(Source records)
----

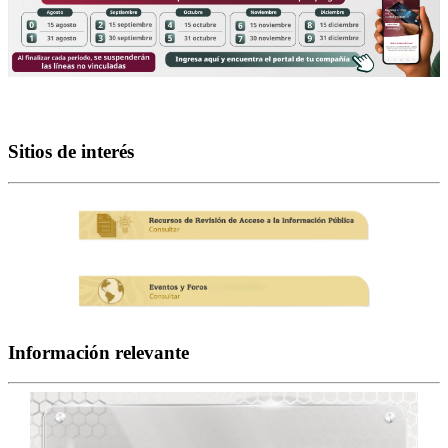
Sitios de interés
Información relevante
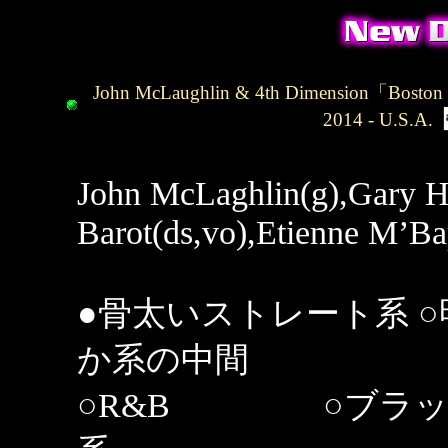
John McLaughlin & 4th Dimension
「Boston 
2014 - U.S.A.
John
McLaghlin
(g),Gary 
Barot
(
ds,vo
),Etienne
M’Ba
●骨太いストレート系
か系の中間
○
R&B
○ブラ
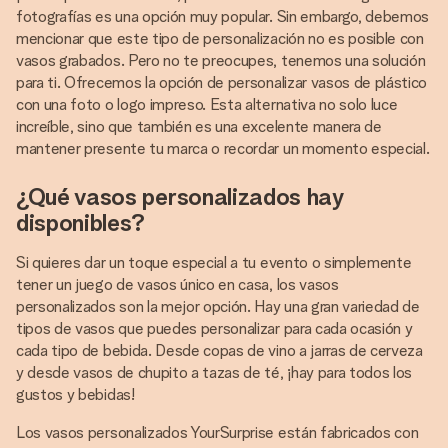
fotografías es una opción muy popular. Sin embargo, debemos
mencionar que este tipo de personalización no es posible con
vasos grabados. Pero no te preocupes, tenemos una solución
para ti. Ofrecemos la opción de personalizar vasos de plástico
con una foto o logo impreso. Esta alternativa no solo luce
increíble, sino que también es una excelente manera de
mantener presente tu marca o recordar un momento especial.
¿Qué vasos personalizados hay
disponibles?
Si quieres dar un toque especial a tu evento o simplemente
tener un juego de vasos único en casa, los vasos
personalizados son la mejor opción. Hay una gran variedad de
tipos de vasos que puedes personalizar para cada ocasión y
cada tipo de bebida. Desde copas de vino a jarras de cerveza
y desde vasos de chupito a tazas de té, ¡hay para todos los
gustos y bebidas!
Los vasos personalizados YourSurprise están fabricados con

----

* Prompt *
Set down, exactly as they appear, the line holding "Si quieres dar" and every line after it until the records end.

* Written response *
Si quieres dar un toque especial a tu evento o simplemente
tener un juego de vasos único en casa, los vasos
personalizados son la mejor opción. Hay una gran variedad de
tipos de vasos que puedes personalizar para cada ocasión y
cada tipo de bebida. Desde copas de vino a jarras de cerveza
y desde vasos de chupito a tazas de té, ¡hay para todos los
gustos y bebidas!
Los vasos personalizados YourSurprise están fabricados con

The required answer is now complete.